JULIETTE BEULLAC AURA ÉTEINT LES BOUGIES DE SES CENT ANS.

Le blog Mangin@Marrakech a préparé avec ses lecteurs l'anniversaire des cent ans d'une grande marrakchia afin de contribuer à la réussite de la fête d'anniversaire. Nombreux sont ceux qui voudront lui dire merci. Par sa fille Bernadette nous avons le cliché où Juliette BEULLAC/PRÉVÔT marque son passage dans le club des centenaires en s'aidant astucieusement d'une petite cueillère. A côté d'elle, l'aîné de ses fils, né à Marrakech.

Trois ans après cet article nous apprenons le décés de Juliette survenu à Dijon, le 31 mai 2017, à l'âge de 103 ans. Par la même voie nous apprenons le décès de sa fille Bernadette le 11 septembre 2014, à l'âge de 69 ans. Nous adressons nos condoléances à François Prévot, Barbara Prévôt, ainsi qu'à Anne Marie et Jacques Duley, Cécile Prévôt, Odile et François Evrot-Carrican,... sa famille proche.

100ANS

 

Le mardi 25 février, Juliette passe le cap des cent ans. Tous les marrakchis et surtout ceux qui ont connu Juliette Beullac lui souhaitent un superbe anniversaire en lui envoyant des messages et des photos souvenirs; le blog les publie et les publiera. Les messages et les images lui seront remis pour ce jour exceptionnel. S'il y a des retardataires, leurs envois lui parviendront aussi.

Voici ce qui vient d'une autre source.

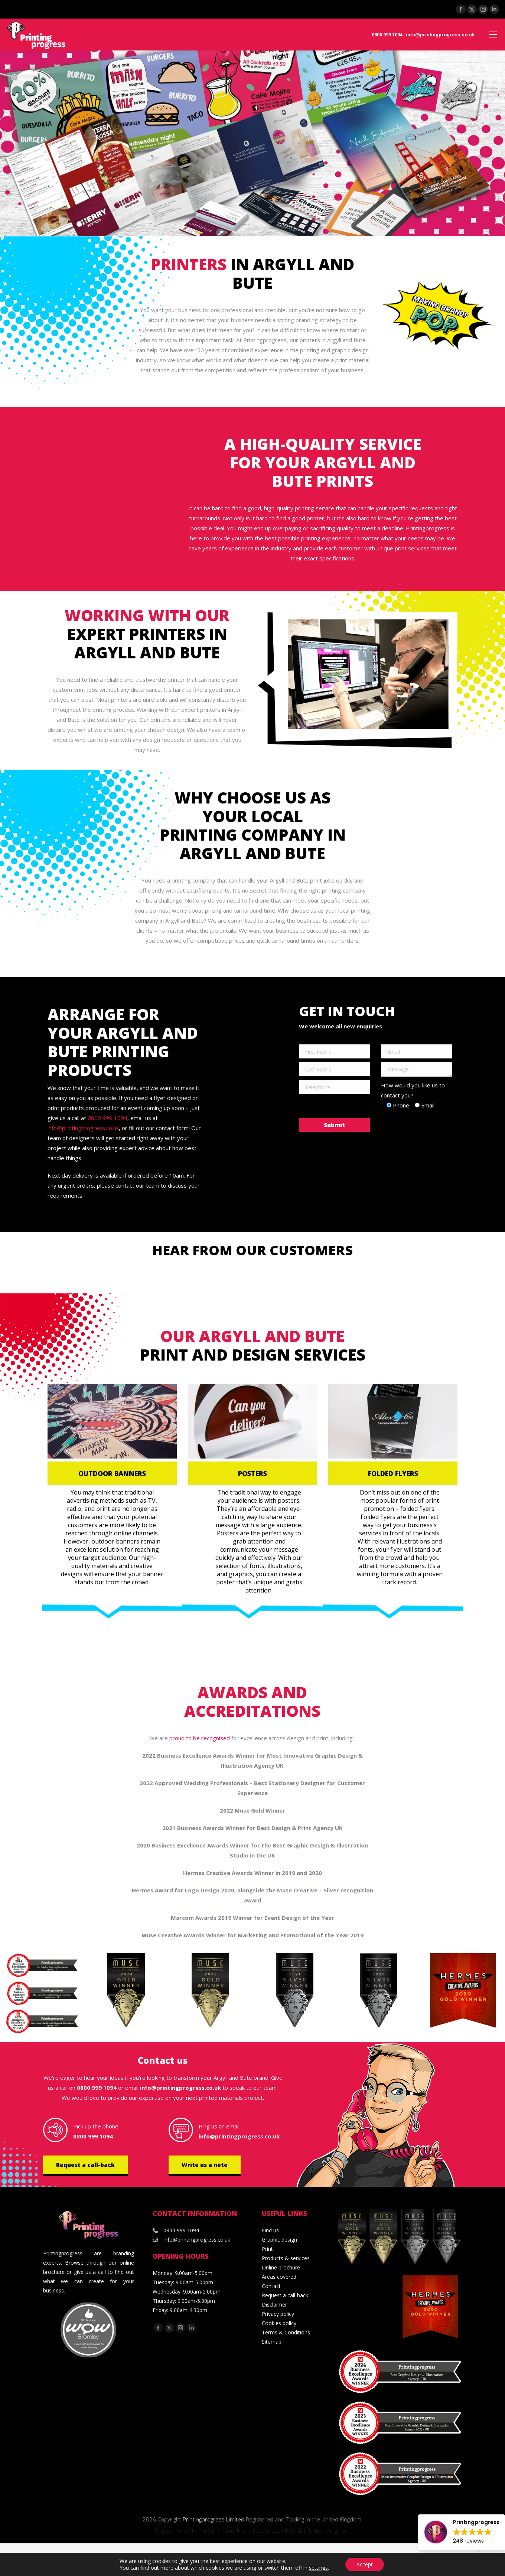 The height and width of the screenshot is (2576, 505). Describe the element at coordinates (364, 2564) in the screenshot. I see `Accept` at that location.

Juliette- Beullac Cliché du 14 juillet 2013 DR

Juliette BEULLAC était connue à Marrakech comme cheftaine de louveteaux, monitrice de colonies de vacances, notamment à Sidi Farès et aussi comme institutrice dans une école franco-musulmane en Médina, l'école Moulay Abd el Aziz.

Après l'école du Guéliz dans la classe de la directrice Madame Martin, elle a étudié au collège en Médina, puis au nouveau collège du Guéliz dont le directeur était M. Césaire Cazabat.  Nous connaissons les noms de ses camarades de la classe de troisième: René JEANMOUGIN, France BRUNEAUD, Andrée JUSTET, Amélie PELLOUX, Rosette RODER, Denis BERGES, Irène BOCABEILLE, Germaine VALETTE, Pierre FRIGGERI (photo de classe). Avec une formation de Sténo et par l'intermédiaire d'amis, les Periès, elle a travaillé au 120 rue Verlet Hanus chez l'assureur Rousselière. Elle est devenue madame Bernard PRÉVÔT en décembre 1941, ils ont eu six enfants. Il y a trois ans Juliette a réuni quelques souvenirs pour ses enfants et en a fait un cahier dont ils partagent avec nous quelques extraits. La mise en page associe les souvenirs de Juliette à des photographies et à des noms de personnes qui l'ont connue.

Sidi_Fares-moniteurs-1930-31

Les colonies de vacances

Juliette à gauche en excursion à l'Oukaïmeden avec d'autres moniteurs et le directeur  de la colo à droite, M. FAVRE ou M. TADEI.

J’ai été embauchée pour être surveillante à la colonie de vacances des écoles laïques de Marrakech, à Sidi Fares. La première année j’étais simple surveillante ; puis j’y suis allée deux années suivantes comme surveillante générale. Ces gens étaient contre l'autorité de l’Eglise mais considéraient que je leur rendais grand service car on pouvait me faire confiance quand je m’occupais d’enfants. J’avais 16 ans, 17 ans. C’était en 1930 et 1931.

Ils me demandaient pour la colonie. Le soir, dans le grand dortoir, je faisais faire la prière. Cela a été scandaleux mais je me suis rebiffée et on m’a permis de faire dire aux enfants le Notre Père et de faire un petit moment de méditation, de remerciement. J’avais mes idées, mais on me respectait car on savait que cela marchait bien avec moi.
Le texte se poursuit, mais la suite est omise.